Space-Based Orbit Determination Using Passive Optical Measurements in LEO

The increasing number of artificial objects placed in Low Earth Orbit (LEO) has created the need for improvement in the present Space Surveillance and Tracking (STT) systems, which perform Orbit Determination (OD) to estimate their trajectories. Special interest has been developed on passive optical Space-Based Space Surveillance (SBSS), since the proximity to the targets and the non-dependence to atmospheric effects, offer advantages in terms of the measurement quality and the variety of detectable objects. In this work, a passive optical SBSS satellite with a field of view (FOV) of 4° X 4° is simulated.

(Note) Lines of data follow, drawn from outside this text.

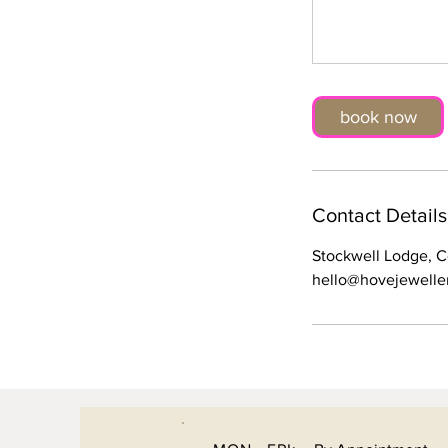
book now
Contact Details
Stockwell Lodge, 
hello@hovejewelle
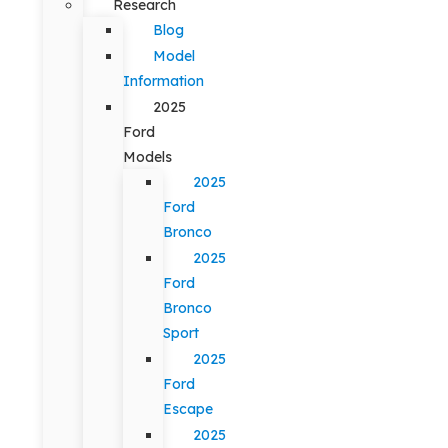
Research
Blog
Model
Information
2025
Ford
Models
2025
Ford
Bronco
2025
Ford
Bronco
Sport
2025
Ford
Escape
2025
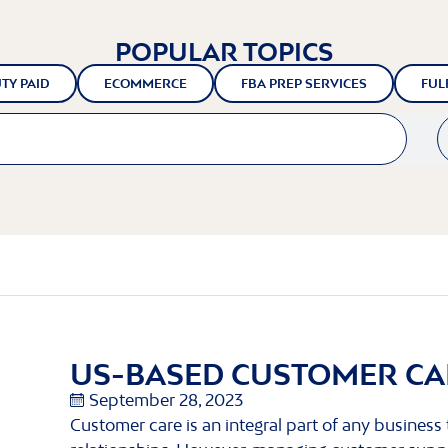
POPULAR TOPICS
TY PAID
ECOMMERCE
FBA PREP SERVICES
FUL
US-BASED CUSTOMER CA
September 28, 2023
Customer care is an integral part of any business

Focusing on Low Earth Orbit (LEO), the Starlink mega constellation is used as a test sample. A Sun-Synchronous Orbit (SSO), 100 km below the targets, is found to be the optimal orbit for their observation. The Gaussian Initial Orbit Determination (IOD) method is implemented, confirming its accuracy when dealing with purely Keplerian orbits, but showing its weakness by being highly sensitive to perturbations and measurement errors. A Weighted Least Squares (WLS) fit using a batch processor, is sought as an alternative. Considering orbits generated by a zonal geopotential with terms up to J6, fitting a J2 model to data perturbed by noise at the typical measurement error levels, produced estimation errors of the order on 10 km in position. The inclusion of additional observations, either following the initial set or after half an orbit, reduces the errors to a safer 5 km level. The uncertainty of the estimations is propagated with the covariance matrix, finding that a minimum of 9 measurements is required for a confident interception of the target by the observer's FOV after half an orbit, to produce a follow-up measurement.